TOPTMH: Topology Predictor for Transmembrane Alpha-Helices
Alpha-helical transmembrane proteins mediate many key biological processes and represent 20-30% of all genes in many organisms. Due to the difficulties in experimentally determining their high-resolution 3D structure, computational methods that predict their topology (transmembrane helical segments and their orientation) are essential in advancing the understanding of membrane proteins structures and functions.

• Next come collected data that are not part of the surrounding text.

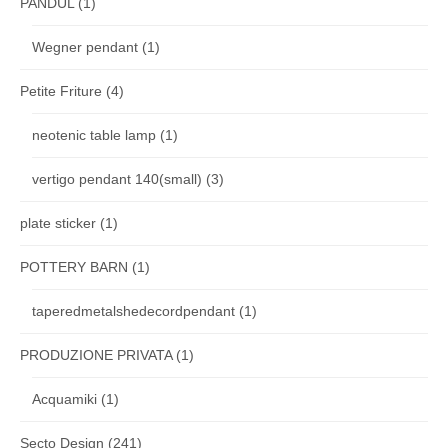
PANDUL
(1)
Wegner pendant
(1)
Petite Friture
(4)
neotenic table lamp
(1)
vertigo pendant 140(small)
(3)
plate sticker
(1)
POTTERY BARN
(1)
taperedmetalshedecordpendant
(1)
PRODUZIONE PRIVATA
(1)
Acquamiki
(1)
Secto Design
(241)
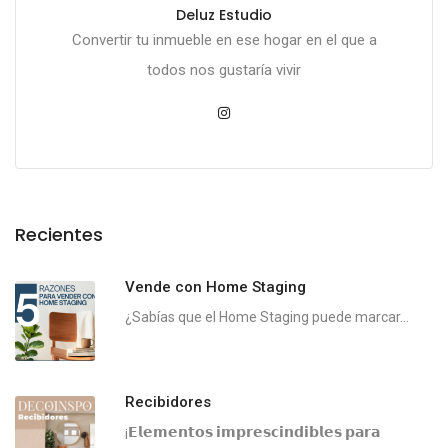
Deluz Estudio
Convertir tu inmueble en ese hogar en el que a
todos nos gustaría vivir
Recientes
Vende con Home Staging
¿Sabías que el Home Staging puede marcar...
Recibidores
¡𝗘𝗹𝗲𝗺𝗲𝗻𝘁𝗼𝘀 𝗶𝗺𝗽𝗿𝗲𝘀𝗰𝗶𝗻𝗱𝗶𝗯𝗹𝗲𝘀 𝗽𝗮𝗿𝗮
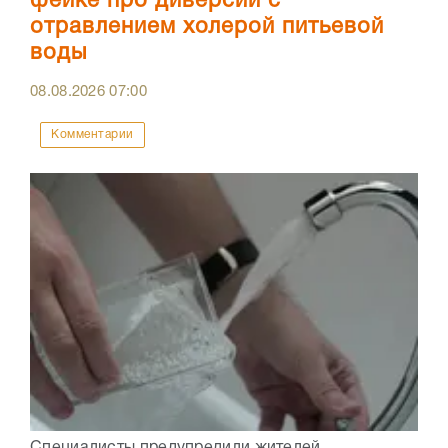
фейке про диверсии с
отравлением холерой питьевой
воды
08.08.2026
07:00
Комментарии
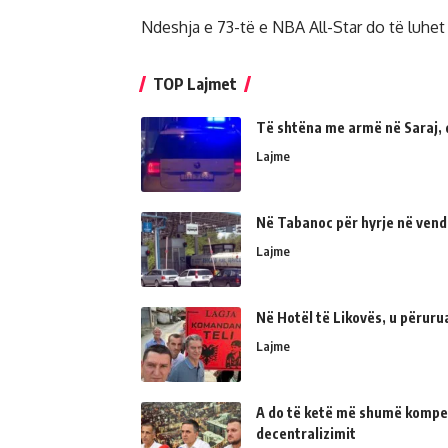
Ndeshja e 73-të e NBA All-Star do të luhet
TOP Lajmet
Të shtëna me armë në Saraj, 
Lajme
Në Tabanoc për hyrje në vend
Lajme
Në Hotël të Likovës, u përur
Lajme
A do të ketë më shumë kompe
decentralizimit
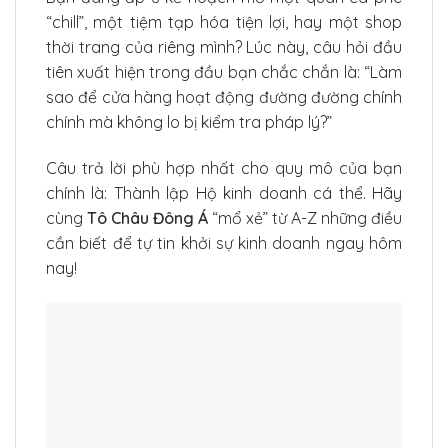
“chill”, một tiệm tạp hóa tiện lợi, hay một shop
thời trang của riêng mình? Lúc này, câu hỏi đầu
tiên xuất hiện trong đầu bạn chắc chắn là: “Làm
sao để cửa hàng hoạt động đường đường chính
chính mà không lo bị kiểm tra pháp lý?”
Câu trả lời phù hợp nhất cho quy mô của bạn
chính là: Thành lập Hộ kinh doanh cá thể. Hãy
cùng
Tô Châu Đông Á
“mổ xẻ” từ A-Z những điều
cần biết để tự tin khởi sự kinh doanh ngay hôm
nay!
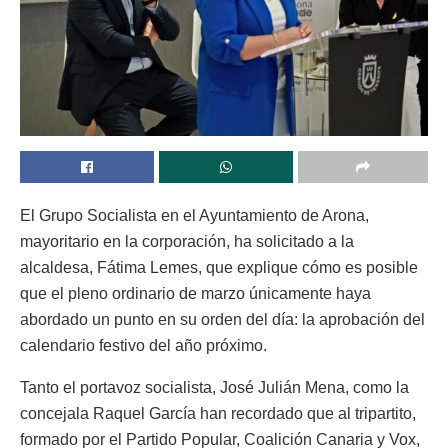
El Grupo Socialista en el Ayuntamiento de Arona,
mayoritario en la corporación, ha solicitado a la
alcaldesa, Fátima Lemes, que explique cómo es posible
que el pleno ordinario de marzo únicamente haya
abordado un punto en su orden del día: la aprobación del
calendario festivo del año próximo.
Tanto el portavoz socialista, José Julián Mena, como la
concejala Raquel García han recordado que al tripartito,
formado por el Partido Popular, Coalición Canaria y Vox,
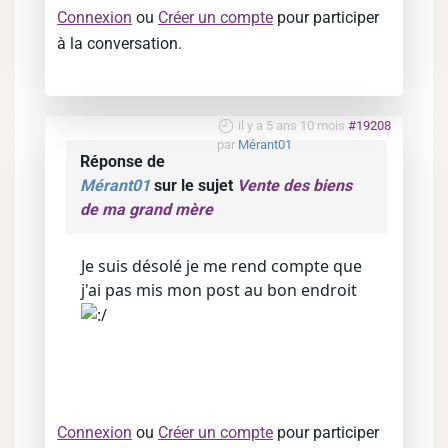
Connexion
ou
Créer un compte
pour participer
à la conversation.
il y a 5 ans 10 mois
#19208
par
Mérant01
Réponse de
Mérant01
sur le sujet
Vente des biens
de ma grand mère
Je suis désolé je me rend compte que
j'ai pas mis mon post au bon endroit
Connexion
ou
Créer un compte
pour participer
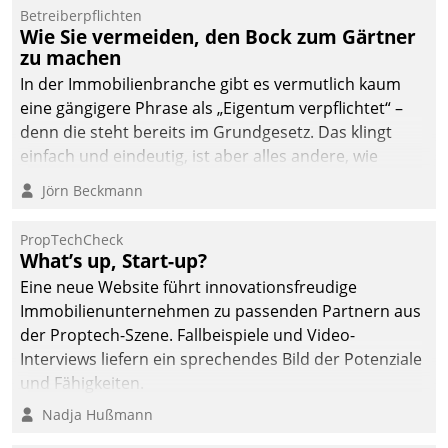
von AktivBo und
Betreiberpflichten
Datatrain ermöglicht
Wie Sie vermeiden, den Bock zum Gärtner
automatisiert ausgelöste,
zu machen
zielgerichtete
In der Immobilienbranche gibt es vermutlich kaum
Mieterbefragungen – eine
eine gängigere Phrase als „Eigentum verpflichtet“ –
starke Grundlage für
denn die steht bereits im Grundgesetz. Das klingt
intelligente,
einfach und eindeutig, ist aber alles andere, wie
datengestützte
Branchenbeschäftigte wissen. Denn mit der
Jörn Beckmann
Entscheidungen.
Verantwortung folgen Verpflichtungen.
PropTechCheck
What’s up, Start-up?
Eine neue Website führt innovationsfreudige
Immobilienunternehmen zu passenden Partnern aus
der Proptech-Szene. Fallbeispiele und Video-
Interviews liefern ein sprechendes Bild der Potenziale
und Fähigkeiten.
Nadja Hußmann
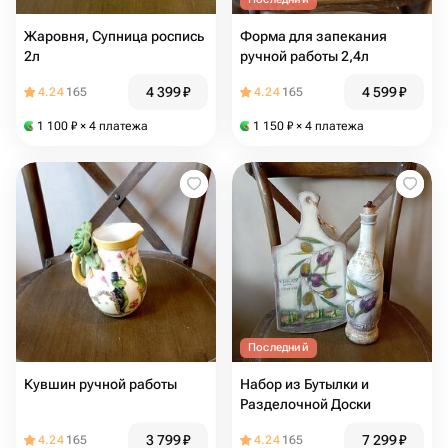
Жаровня, Супница роспись
Форма для запекания
2л
ручной работы 2,4л
4 399
₽
4 599
₽
4.24
165
4.24
165
1 100
₽
× 4 платежа
1 150
₽
× 4 платежа
Последний
Кувшин ручной работы
Набор из Бутылки и
Разделочной Доски
3 799
₽
7 299
₽
4.24
165
4.24
165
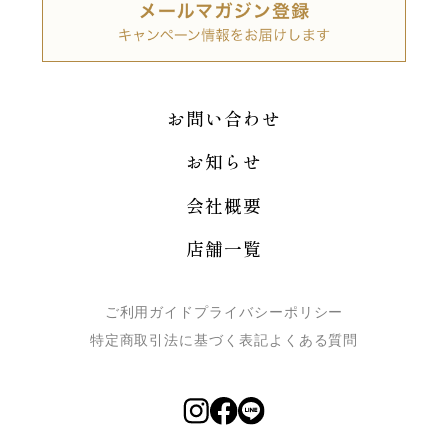
お問い合わせ
お知らせ
会社概要
店舗一覧
ご利用ガイド
プライバシーポリシー
特定商取引法に基づく表記
よくある質問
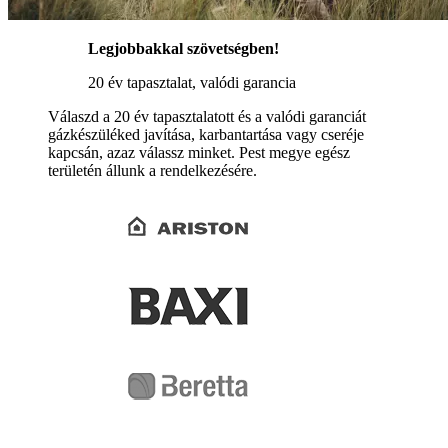
Legjobbakkal szövetségben!
20 év tapasztalat, valódi garancia
Válaszd a 20 év tapasztalatott és a valódi garanciát
gázkészüléked javítása, karbantartása vagy cseréje
kapcsán, azaz válassz minket. Pest megye egész
területén állunk a rendelkezésére.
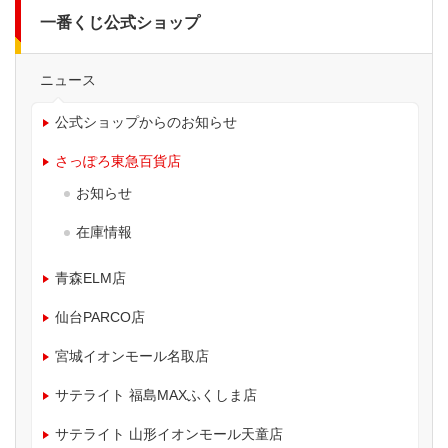
一番くじ公式ショップ
ニュース
公式ショップからのお知らせ
さっぽろ東急百貨店
お知らせ
在庫情報
青森ELM店
仙台PARCO店
宮城イオンモール名取店
サテライト 福島MAXふくしま店
サテライト 山形イオンモール天童店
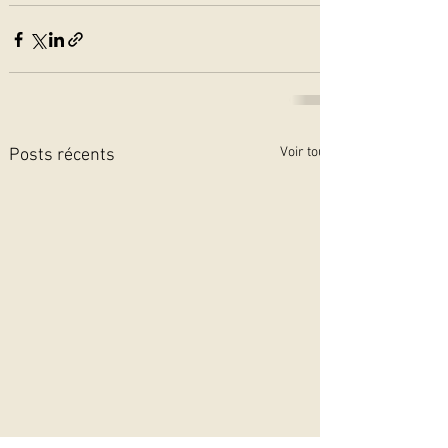
Voir tout
Posts récents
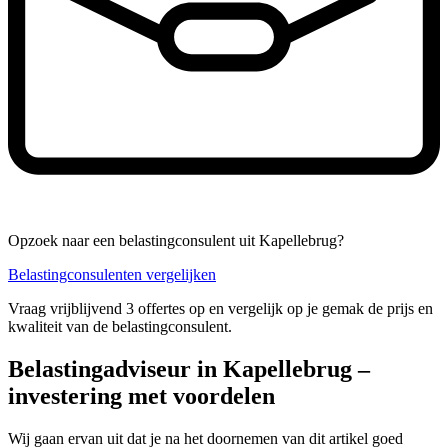
Opzoek naar een belastingconsulent uit Kapellebrug?
Belastingconsulenten vergelijken
Vraag vrijblijvend 3 offertes op en vergelijk op je gemak de prijs en
kwaliteit van de belastingconsulent.
Belastingadviseur in Kapellebrug –
investering met voordelen
Wij gaan ervan uit dat je na het doornemen van dit artikel goed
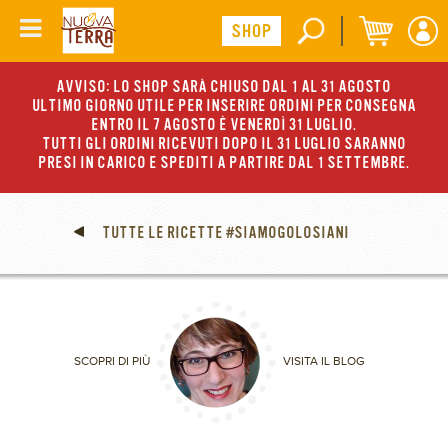
AVVISO: LO SHOP SARÀ CHIUSO DAL 1 AL 31 AGOSTO
ULTIMO GIORNO UTILE PER INSERIRE ORDINI PER CONSEGNA
ENTRO IL 7 AGOSTO È VENERDÌ 31 LUGLIO.
TUTTI GLI ORDINI RICEVUTI DOPO IL 31 LUGLIO SARANNO
PRESI IN CARICO E SPEDITI A PARTIRE DAL 1 SETTEMBRE.
TUTTE LE RICETTE #SIAMOGOLOSIANI
SCOPRI DI PIÙ
VISITA IL BLOG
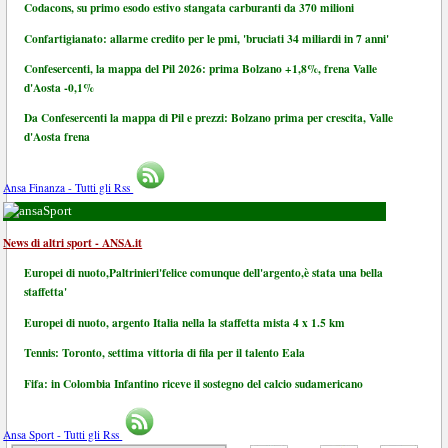
Codacons, su primo esodo estivo stangata carburanti da 370 milioni
Confartigianato: allarme credito per le pmi, 'bruciati 34 miliardi in 7 anni'
Confesercenti, la mappa del Pil 2026: prima Bolzano +1,8%, frena Valle
d'Aosta -0,1%
Da Confesercenti la mappa di Pil e prezzi: Bolzano prima per crescita, Valle
d'Aosta frena
Ansa Finanza - Tutti gli Rss
Sport
News di altri sport - ANSA.it
Europei di nuoto,Paltrinieri'felice comunque dell'argento,è stata una bella
staffetta'
Europei di nuoto, argento Italia nella la staffetta mista 4 x 1.5 km
Tennis: Toronto, settima vittoria di fila per il talento Eala
Fifa: in Colombia Infantino riceve il sostegno del calcio sudamericano
Ansa Sport - Tutti gli Rss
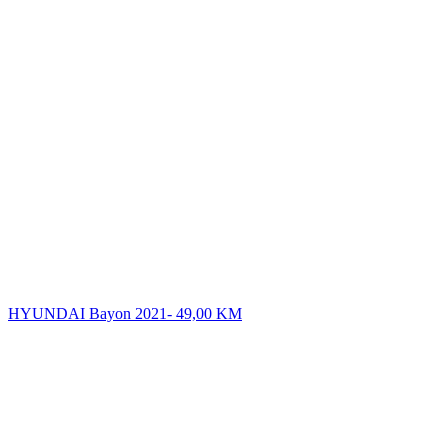
HYUNDAI Bayon 2021-
49,00
KM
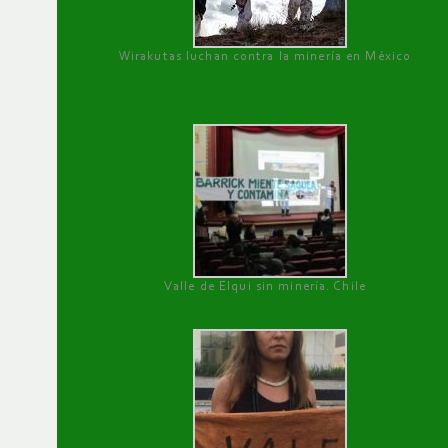
Wirakutas luchan contra la minería en México
Valle de Elqui sin minería. Chile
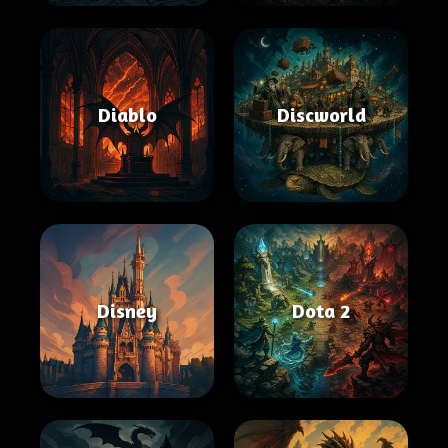
Diablo
Discworld
Disney
Dota 2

We developed a new topology prediction method for transmembrane helices called TOPTMH that combines a helix residue predictor with a helix segment identification method and determines the overall orientation using the positive-inside rule. The residue predictor is built using Support Vector Machines (SVM) that utilize evolutionary information in the form of PSI-BLAST generated sequence profiles to annotate each residue by its likelihood of being part of a helix segment. The helix segment identification method is built by combining the segments predicted by two Hidden Markov Models (HMM)one based on the SVM predictions and the other based on the hydrophobicity values of the sequences amino acids. This approach combines the power of SVM-based models to discriminate between the helical and non-helical residues with the power of HMMs to identify contiguous segments of helical residues that take into account the SVM predictions and the hydrophobicity values of neighboring residues.
We present empirical results on two standard datasets and show that both the per-residue (Q2) and per-segment (Qok) scores obtained by TOPTMH are higher than those achieved by well-known methods such as Phobius and MEMSAT3. In addition, on an independent static benchmark, TOPTMH achieved the highest scores on high-resolution sequences (Q2 score of 84% and Qok score of 86%) against existing state-of-the-art systems while achieving low signal peptide error.